**WORK INSTRUCTION:**
Read through the data and report every line in which the word "Barcelona" occurs.

########

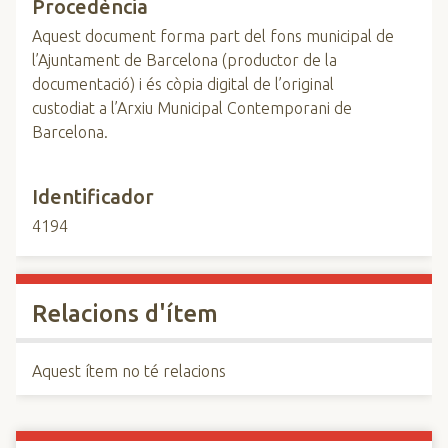
Procedència
Aquest document forma part del fons municipal de
l’Ajuntament de Barcelona (productor de la
documentació) i és còpia digital de l’original
custodiat a l’Arxiu Municipal Contemporani de
Barcelona.
Identificador
4194
Relacions d'ítem
Aquest ítem no té relacions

########

**OUTPUT BELOW:**
l’Ajuntament de Barcelona (productor de la
Barcelona.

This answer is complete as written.